Il diritto al suicidio assistito dopo quello all’aborto – In Francia è cominciato il dibattito sul disegno di legge che definisce l’eutanasia come «diritto, in un crinale sempre più a capofitto verso la cultura della morte». Come successe con l’aborto, i vescovi scendono in campo con forza: «La vita non si cura dando la morte». Il testo affronta il tema con delicatezza e «con profondo rispetto per coloro che affrontano la fine della vita perché la Chiesa ha una lunga storia di accompagnamento dei malati e delle persone con disabilità». Una Chiesa che ascolta l’angoscia e conosce il dramma di chi lo vive. «C’è un approccio basato sullo sviluppo di una cultura delle cure palliative, sulla considerazione dei desideri del paziente, sulle direttive anticipate e sulla possibilità di una sedazione profonda e continua, non per causare la morte ma per alleviare il dolore.

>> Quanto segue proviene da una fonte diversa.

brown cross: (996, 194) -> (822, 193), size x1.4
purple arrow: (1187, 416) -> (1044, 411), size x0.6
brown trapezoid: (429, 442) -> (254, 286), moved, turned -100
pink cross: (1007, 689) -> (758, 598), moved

Le cure palliative sono l’unica risposta veramente efficace alle situazioni angoscianti delle cure di fine vita». Osserva l’episcopato: «Dietro la richiesta di morte, spesso si esprime una richiesta di vivere». E la legalizzazione dell’eutanasia «cambia la natura del contratto sociale» perché si usano parole che «nascondono» altri concetti: «Presentare l’eutanasia e il suicidio assistito come atti di cura offusca seriamente i confini etici. Le parole vengono distorte dal vero significato per meglio intorpidire le coscienze». La medesima stortura applicò il Parlamento italiano quando nel 1978 nella legge 194 non ebbe il coraggio di scrivere le parole «aborto» e «maternità» ma le camuffò dietro «interruzione» e «gravidanza».

Così per i vescovi francesi si parla di «legge di fraternità» quando si tratta di causare la morte, ma «la fraternità non consiste nell’affrettare la morte di chi soffre o nell’obbligare chi si prende cura di qualcuno a causarla, ma nel non abbandonare mai chi sta vivendo momenti difficili e dolorosi. La fraternità ci chiama a respingere la tentazione di togliere la vita e a impegnarci per sviluppare efficacemente le cure palliative rafforzando la formazione degli operatori, supportando chi si prende cura di loro, combattendo l’isolamento». I pastori si dicono «non stimolati da una motivazione primariamente ed esclusivamente religiosa», ma vogliono «dare voce alla profonda preoccupazione espressa da malati, persone con disabilità, dalle loro famiglie e da chi si prende cura di loro perché si troverebbero costretti a compiere azioni contrarie all’etica della cura e al patto di fiducia che li lega ai pazienti. C’è un rischio significativo di minare il rapporto di fiducia».